Name        | Type    | Default | Note
----------- | ------  | ------- | ------------------------------------------------------------------------------------------------------------
case_match  | boolean | false   | All lower case characters are converted to upper case prior to the comparison.
weight      | number  | 0.1     | A constant scaling factor for how much the score is adjusted upwards for having common prefixes.
threshold   | number  | 0.7     | The prefix bonus is only added when the compared strings have a Jaro distance above the threshold.

# Why This?

There is also another gem named [fuzzy-string-match](https://github.com/kiyoka/fuzzy-string-match), it uses the same algorithm and both provides C and Ruby implementation.

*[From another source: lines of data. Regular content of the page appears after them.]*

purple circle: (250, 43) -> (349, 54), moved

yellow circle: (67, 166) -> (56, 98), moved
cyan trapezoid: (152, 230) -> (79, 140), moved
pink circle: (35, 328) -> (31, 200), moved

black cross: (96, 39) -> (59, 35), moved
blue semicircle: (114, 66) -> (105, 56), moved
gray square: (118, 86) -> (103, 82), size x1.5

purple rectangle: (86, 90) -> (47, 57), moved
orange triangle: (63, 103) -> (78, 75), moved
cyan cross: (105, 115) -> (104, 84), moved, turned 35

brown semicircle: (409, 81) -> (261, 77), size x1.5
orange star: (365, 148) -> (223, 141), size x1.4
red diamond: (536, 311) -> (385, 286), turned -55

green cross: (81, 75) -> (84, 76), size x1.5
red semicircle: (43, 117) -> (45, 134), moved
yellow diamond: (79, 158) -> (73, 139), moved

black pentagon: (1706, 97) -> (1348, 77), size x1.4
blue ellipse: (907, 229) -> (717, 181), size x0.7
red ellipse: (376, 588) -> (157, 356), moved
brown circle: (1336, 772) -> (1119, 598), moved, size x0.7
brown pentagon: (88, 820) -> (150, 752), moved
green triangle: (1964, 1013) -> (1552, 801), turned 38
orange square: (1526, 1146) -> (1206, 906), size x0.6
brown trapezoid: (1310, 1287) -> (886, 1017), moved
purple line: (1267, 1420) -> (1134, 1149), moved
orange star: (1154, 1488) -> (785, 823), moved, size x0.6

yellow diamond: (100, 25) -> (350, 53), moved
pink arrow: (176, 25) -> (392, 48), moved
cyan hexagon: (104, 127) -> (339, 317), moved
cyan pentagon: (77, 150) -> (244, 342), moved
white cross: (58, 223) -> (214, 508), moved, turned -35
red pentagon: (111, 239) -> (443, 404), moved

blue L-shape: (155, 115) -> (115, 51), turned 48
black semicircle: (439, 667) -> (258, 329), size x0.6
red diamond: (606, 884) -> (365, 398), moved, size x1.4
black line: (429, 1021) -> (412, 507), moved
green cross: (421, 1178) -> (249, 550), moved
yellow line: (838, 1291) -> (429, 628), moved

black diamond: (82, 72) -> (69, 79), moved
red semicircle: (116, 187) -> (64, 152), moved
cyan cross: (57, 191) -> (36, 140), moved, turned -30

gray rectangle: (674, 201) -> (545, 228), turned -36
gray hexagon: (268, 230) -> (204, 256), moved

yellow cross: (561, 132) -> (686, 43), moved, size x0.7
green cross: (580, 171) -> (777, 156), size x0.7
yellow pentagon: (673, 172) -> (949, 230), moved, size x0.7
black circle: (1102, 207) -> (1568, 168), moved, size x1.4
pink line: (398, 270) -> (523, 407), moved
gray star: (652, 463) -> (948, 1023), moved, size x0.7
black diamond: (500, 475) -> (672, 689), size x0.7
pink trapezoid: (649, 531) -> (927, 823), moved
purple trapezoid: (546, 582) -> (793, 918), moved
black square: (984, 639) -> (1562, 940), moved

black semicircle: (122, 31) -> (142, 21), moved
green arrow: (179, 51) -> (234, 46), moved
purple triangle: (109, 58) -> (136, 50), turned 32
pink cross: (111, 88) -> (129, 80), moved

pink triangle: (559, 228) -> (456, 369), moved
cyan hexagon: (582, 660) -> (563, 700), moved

I reinvent this wheel because of the naming in `fuzzy-string-match` such as `getDistance` breaks convention, and some weird code like `a1 = s1.split( // )` (`s1.chars` could be better), furthermore, it's bugged:

string 1   | string 2   | origin   | fuzzy-string-match | jaro_winkler
---------- | ---------- | -------- | ------------------ | ------------------
"henka"    | "henkan"   | 0.966667 | 0.9722 (wrong)     | 0.9666666666666667
"al"       | "al"       | 1.000000 | 1.0                | 1.0
"martha"   | "marhta"   | 0.961111 | 0.9611             | 0.9611111111111111
"jones"    | "johnson"  | 0.832381 | 0.8323             | 0.8323809523809523
"abcvwxyz" | "cabvwxyz" | 0.958333 | 0.9583             | 0.9583333333333333
"dwayne"   | "duane"    | 0.840000 | 0.8400             | 0.84
"dixon"    | "dicksonx" | 0.813333 | 0.8133             | 0.8133333333333332
"fvie"     | "ten"      | 0.000000 | 0.0                | 0

- The origin result is from the [original C implementation by the author of the algorithm](http://web.archive.org/web/20100227020019/http://www.census.gov/geo/msb/stand/strcmp.c).
- Test data are borrowed from [fuzzy-string-match's rspec file](https://github.com/kiyoka/fuzzy-string-match/blob/master/test/basic_pure_spec.rb).

## Benchmark

- jaro_winkler (1.0.1)
- fuzzy-string-match (0.9.6)

```ruby
require 'benchmark'
require 'jaro_winkler'
require 'fuzzystringmatch'
ary = [['al', 'al'], ['martha', 'marhta'], ['jones', 'johnson'], ['abcvwxyz', 'cabvwxyz'], ['dwayne', 'duane'], ['dixon', 'dicksonx'], ['fvie', 'ten']]

n = 100000
Benchmark.bmbm do |x|
  x.report 'jaro_winkler    ' do
    n.times{ ary.each{ |str1, str2| JaroWinkler.distance(str1, str2) } }
  end

  x.report 'fuzzystringmatch' do
    jarow = FuzzyStringMatch::JaroWinkler.create(:pure)
    n.times{ ary.each{ |str1, str2| jarow.getDistance(str1, str2) } }
  end
end

#                        user     system      total        real
# jaro_winkler      12.480000   0.010000  12.490000 ( 12.497828)
# fuzzystringmatch  14.990000   0.010000  15.000000 ( 15.014898)
```

# Todo

- Adjusting word table (Reference to original C implementation.)